To be clear, I wasn’t expecting high art when all it can do is go up after the studio made us all feel disgusted after watching Transformers: Revenge of the Fallen. All I wanted was to experience is a fun and adventurous movie with some familiar characters. But it was like this was destined for teenage boys who went into this not expecting to be bored with a lot of stuff going about. Director Stephen Sommers (The Mummy, Van Helsing) clearly wasn’t a fan of the property, so he and his trio of writers, including Stuart Beattie (Collateral), threw these characters with an over-the-top action movie that doesn’t even try to be like a G.I. Joe movie. Even I knew little before walking in and I felt they explored the lure insultingly and more it convoluted and cartoony. Does Sommers offer some goofiness aspects that made the cartoon and toys ridiculous? Somewhat, but it could’ve been cooler; that’s all I’m asking.
It was like it briefly inspired him to be like Michael Bay and determined to make a G.I. Joe movie that doesn’t take itself seriously. You can see where he thought to take all the joy out and deliver a piece of trash entertainment that will have people leave the heart or watch something else.
But if you thought the directing was lousy, ask yourself why none of the acting has improved in its two-hour runtime. Besides the fact I gave little chance to care for any of them, I’m baffled by how mediocre everyone was, despite knowing it wasn’t going for Oscars. Channing Tatum as Duke was the blandest performance I’ve seen from him, and this was way back when I thought he couldn’t act in anything worth his time or just wasn’t buying he was this cool soldier; Marlon Wayans as Ripcord wasn’t the smartest move to have a comedic actor into an action movie since he was unbearable; and then you have Sienna Miller and Christopher Eccleston as the villains The Baroness and Destro, respectively, which I couldn’t stand any scene with them when it’s so wooden and unbelievable. Other performances from Rachel Nichols as Scarlett, Dennis Quaid as General Hawk, and even freakin’ Joseph Gordon-Levitt (why) didn’t have to be here. The only cool character was the silent ninja Snake Eyes (Ray Park) because he didn’t have to say anything. Also, I’m still confused why Brendan Fraser made an uncredited cameo for a minute.
As someone who loves his fair share of action, I honestly found it to be unengaging and derivative whenever there’s anything relentless happening in front of me. Not being invested if someone gets hurt is one thing, but it doesn’t help when it’s directed so poorly. Just the set piece in Paris where Duke and Ripcord are in these stupid accelerator suits in hopes to capture The Baroness was so cheesy, and the CGI was laughable in some places. The destruction of the Eiffel Tower wasn’t too bad, though. It didn’t even try to improve into the third act where one location takes place underwater, which was already too little too late when I wanted it to be over with ASAP.

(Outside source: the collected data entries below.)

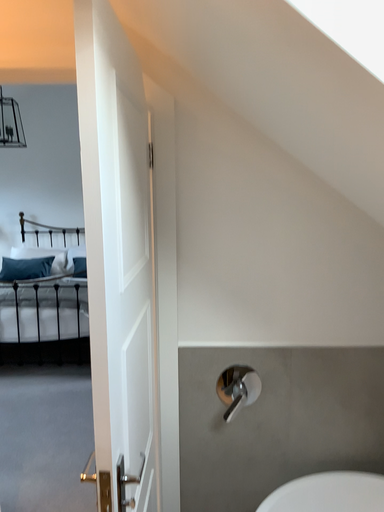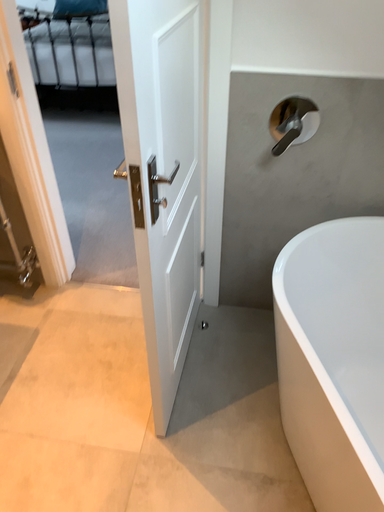 Question: How did the camera likely rotate when shooting the video?

Choices:
 (A) rotated downward
 (B) rotated upward

Answer: (A) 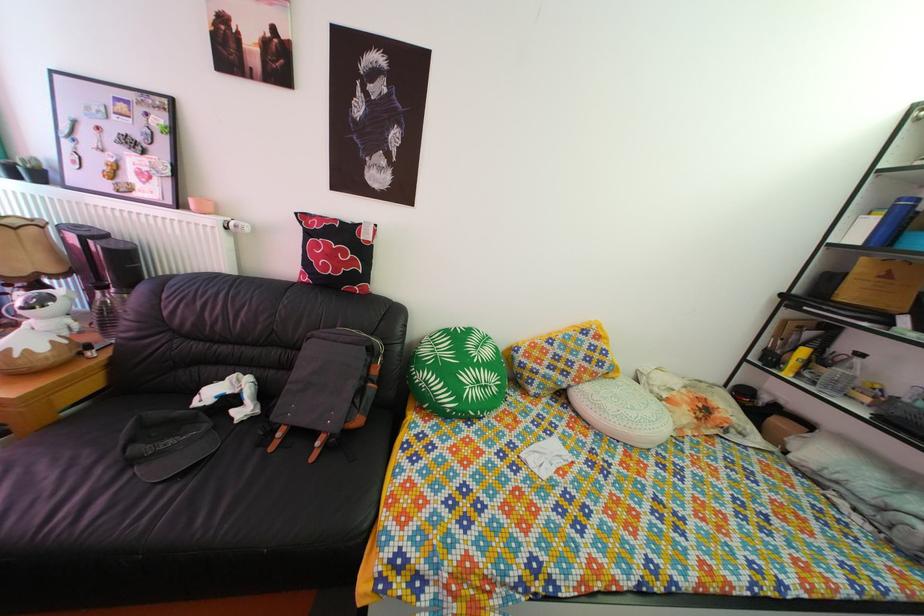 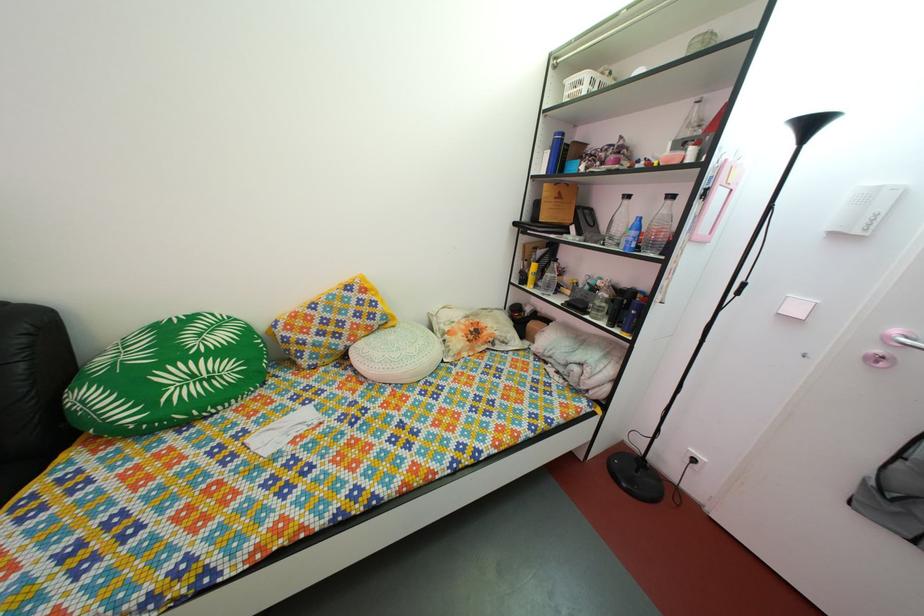 In the second image, find the point that corresponds to (x=494, y=395) in the first image.

(220, 387) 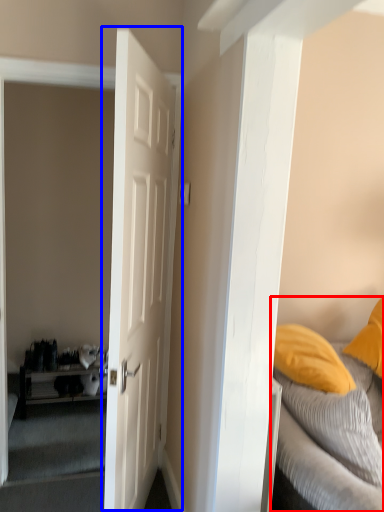 Question: Which object is further to the camera taking this photo, bed (highlighted by a red box) or door (highlighted by a blue box)?

Choices:
 (A) bed
 (B) door

Answer: (A) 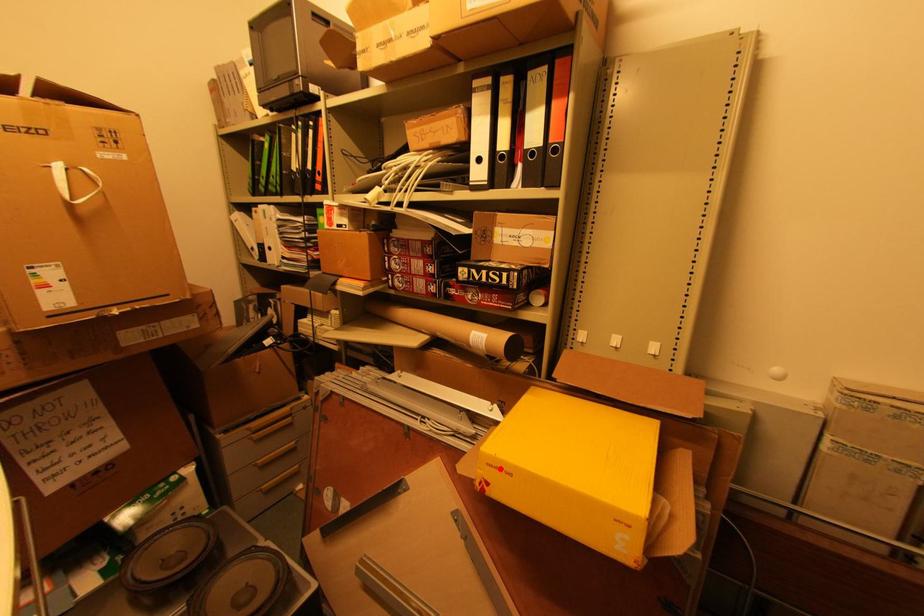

Most won’t care if fans are angry with how they butchered the source material, but they have the right to since it was difficult coming up with a story revolving around the Joes vs. Cobra with bigger stakes. But was there any way of getting a better script? Because I found the writing to be absolutely horrible. Most of the dialogue said by these actors was embarrassing when it consists of bad jokes, dumb one-liners, and forced catchphrases only fans will know by heart. I even unintentionally laughed during the ambush sequence early on when the helicopter pilot said, “Oh my God,” he said as he’s about to get blown up. It’s even worse when they have a romantic past between Duke and The Baroness that’s a way of change that won’t suit well, or including having flashbacks of them or with Snake Eyes and Stormshadow (Byung-hun Lee) showing why the latter is such a baby.
Something tells me Paramount was worried since they held off screenings before the release, and it was no surprise it didn’t get the best reviews from critics, although it made $150 million. One of my favorite reviews of this was the Schmoes Know, and even though it’s not in their channel anymore, the reaction to Mark Ellis saying Tatum’s performance was “the worst leading performance” was priceless and I don’t think he finished it. G.I. Joe: The Rise of Cobra was so bad, Tatum and Eccleston themselves hated working on it years later, with the former saying it was part of a picture deal with the studio. Can you blame him? On the awards side, it was nominated for six Razzies, including Worst Picture, Director, and Sienna Miller won for Worst Supporting Actress.
Final Thoughts: G.I. Joe: The Rise of Cobra is an insult to all the fans of the popular IP when everything about this live-action adaptation cannot be an exciting action movie it desperately tried to be, especially with its poor performances and horrendous writing. It’s not the dumb fun that’s describing itself as a “guilty pleasure”; it’s just terrible. I can’t say it was a surprise the studio released two of the worst movies that year. Now you know- and knowing keeps you from staying away.